Kasseler Skandal-Schau

Antisemitismusvorwürfe überlagern die 15. documenta – Daneben besticht sie allenfalls als Ramschladen von Banalitäten

Veit-Mario Thiede
01.07.2022

Die Kasseler Weltkunstausstellung documenta ist auch nicht mehr das, was sie einmal war, nämlich eine Hochleistungsschau der Solo-Künstler. Die 15. Ausgabe der alle fünf Jahre stattfindenden Ausstellung stellt dafür erstmals Künstler-Kollektive in den Mittelpunkt. Diese Entscheidung traf das neunköpfige indonesische Kollektiv ruangrupa, dem die Findungskommission der documenta die künstlerische Leitung übertragen hat.

Das Kollektiv ruangrupa wiederum verstärkte sich um das aus einer Israelin und vier weiteren Frauen bestehende „lumbung-Team“ und 14 vornehmlich aus dem globalen Süden, also Afrika, Asien und Südamerika stammende Künstler-Kollektive, die „lumbung-members“. Diese drei Personenkreise haben weitere Akteure zur Teilnahme an der documenta fifteen (d15) eingeladen.

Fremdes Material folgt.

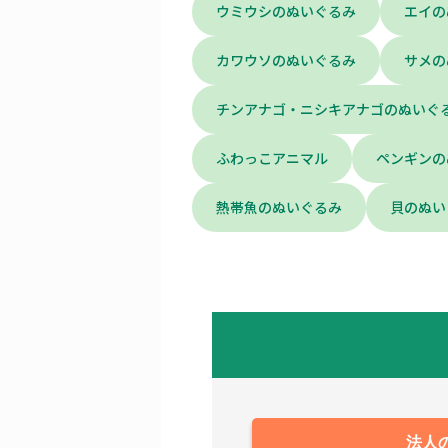
ウミウシのぬいぐるみ
エイの
カワウソのぬいぐるみ
サメの
チンアナゴ・ニシキアナゴのぬいぐ
ふわっこアニマル
ペンギンの
熱帯魚のぬいぐるみ
貝のぬい
法人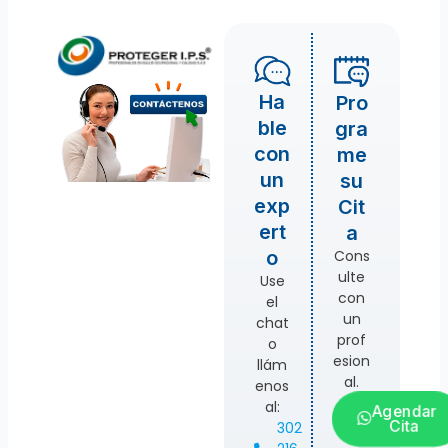
Ha
Pro
ble
gra
con
me
un
su
exp
Cit
ert
a
Cons
o
ulte
Use
con
el
un
chat
prof
o
esion
llám
al.
enos
al:
Agendar
Cita
302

Und die heißen nicht wie üblich „documenta-Künstler“, sondern in gendergerechter Anbiederung „lumbung-Künstlerinnen und -Künstler“.

Was soll dieses dauernde „lumbung“? Es ist der indonesische Begriff für eine Reisscheune, in der überschüssige Ernte zum Wohle der Gemeinschaft gelagert wird, und bezeichnet im Sinne von ruangrupa das künstlerische Modell der d15. Das beruht auf Kollektivität, gemeinschaftlichem Ressourcenaufbau und gerechter Verteilung. Hinzu gesellen sich die lumbung-Werte: Freundschaft, Humor, Großzügigkeit, Transparenz, Genügsamkeit und Regeneration.

Multikulturelle Dauerparty

Traditionell ist das Fridericianum der zentrale Ausstellungsort der documenta. Während der d15 heißt es „Fridskul“, weil eine Schule der besonderen Art eingezogen ist. In ihr laufen Workshops, Seminare und Karaoke-Veranstaltungen. Besonders wichtig ist „nongkrong“, das gemeinschaftliche Abhängen als Methode zum Austausch von Ideen, Wissen und Fertigkeiten. Im weiten Saal steht ein aus Holzkisten errichtetes Klassenzimmer, gefolgt von Sofas, einer Hängematte und einer Küche, denn hier wohnen und arbeiten gemeinschaftlich mehrere Künstler-Kollektive. Die Ausstellungsbesucher werden in die Aktivitäten einbezogen.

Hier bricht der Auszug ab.